Standard SFA models estimate a single inefficiency term \(u_{it}\) that combines all sources of underperformance. However, in practice, inefficiency has distinct components with different policy implications:

  • Persistent inefficiency (\(\eta_i\)): structural, long-run inefficiency due to organizational design, corporate culture, or institutional constraints. This component is time-invariant and requires fundamental reforms to address.
  • Transient inefficiency (\(u_{it}\)): short-run, time-varying inefficiency due to temporary managerial decisions, demand shocks, or operational disruptions. This component can be addressed through day-to-day management improvements.

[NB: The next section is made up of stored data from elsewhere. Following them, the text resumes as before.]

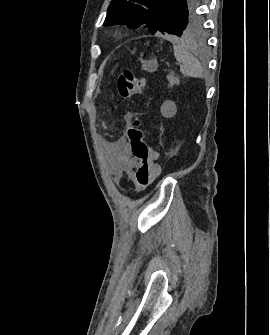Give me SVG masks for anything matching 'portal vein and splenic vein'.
Returning <instances> with one entry per match:
<instances>
[{
    "mask_svg": "<svg viewBox=\"0 0 270 335\" xmlns=\"http://www.w3.org/2000/svg\"><path fill=\"white\" fill-rule=\"evenodd\" d=\"M176 65H177L178 67H180L182 64H181L180 62H178Z\"/></svg>",
    "mask_w": 270,
    "mask_h": 335,
    "instance_id": "portal-vein-and-splenic-vein-1",
    "label": "portal vein and splenic vein"
}]
</instances>
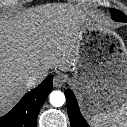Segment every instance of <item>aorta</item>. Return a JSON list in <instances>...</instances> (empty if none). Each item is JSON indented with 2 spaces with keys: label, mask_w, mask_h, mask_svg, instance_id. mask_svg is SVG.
Returning a JSON list of instances; mask_svg holds the SVG:
<instances>
[{
  "label": "aorta",
  "mask_w": 127,
  "mask_h": 127,
  "mask_svg": "<svg viewBox=\"0 0 127 127\" xmlns=\"http://www.w3.org/2000/svg\"><path fill=\"white\" fill-rule=\"evenodd\" d=\"M50 103L55 107H60L65 103V95L63 92L55 90L50 93Z\"/></svg>",
  "instance_id": "762f6f07"
}]
</instances>
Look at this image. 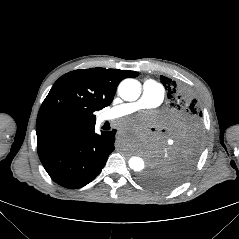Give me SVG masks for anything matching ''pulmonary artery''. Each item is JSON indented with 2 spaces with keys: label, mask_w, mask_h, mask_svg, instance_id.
<instances>
[{
  "label": "pulmonary artery",
  "mask_w": 239,
  "mask_h": 239,
  "mask_svg": "<svg viewBox=\"0 0 239 239\" xmlns=\"http://www.w3.org/2000/svg\"><path fill=\"white\" fill-rule=\"evenodd\" d=\"M164 87L155 80H146L143 83V92L141 97L134 102L117 105L102 116L103 121H112L123 116L132 114L142 109L158 107L164 99Z\"/></svg>",
  "instance_id": "1"
}]
</instances>
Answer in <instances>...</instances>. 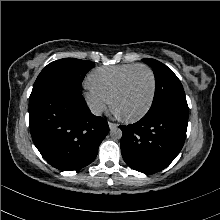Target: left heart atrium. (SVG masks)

The four-component model (Kumbhakar, Lien & Hardaker, 2014; Colombi et al., 2014) decomposes the error into four parts, providing a richer picture of firm performance and more targeted policy recommendations.

Quick Example

from panelbox.frontier.advanced import FourComponentSFA

model = FourComponentSFA(
    data=panel_df,
    depvar="log_output",
    exog=["log_labor", "log_capital"],
    entity="firm_id",
    time="year",
    frontier_type="production",
)
result = model.fit(verbose=True)

# Efficiency decomposition
te_persistent = result.persistent_efficiency()
te_transient = result.transient_efficiency()
te_overall = result.overall_efficiency()

print(f"Mean persistent efficiency: {te_persistent['persistent_efficiency'].mean():.4f}")
print(f"Mean transient efficiency:  {te_transient['transient_efficiency'].mean():.4f}")
print(f"Mean overall efficiency:    {te_overall['overall_efficiency'].mean():.4f}")

When to Use

  • You want to distinguish structural (persistent) from managerial (transient) inefficiency
  • Policy recommendations need to differentiate between long-run reforms and short-run management improvements
  • You need to understand why overall efficiency is low -- is it structural or managerial?
  • Your panel has sufficient time periods (\(T \geq 5\)) for reliable within-entity estimation

Key Assumptions

  • Requires panel data with both entity and time identifiers
  • Persistent inefficiency \(\eta_i\) is assumed time-invariant (entity-specific)
  • Transient inefficiency \(u_{it}\) is assumed half-normally distributed
  • Random heterogeneity \(\mu_i\) is assumed normally distributed
  • Sufficient within-entity variation is needed for identification

The Four-Component Model

Model Specification

\[y_{it} = X_{it}'\beta + \mu_i - \eta_i + v_{it} - u_{it}\]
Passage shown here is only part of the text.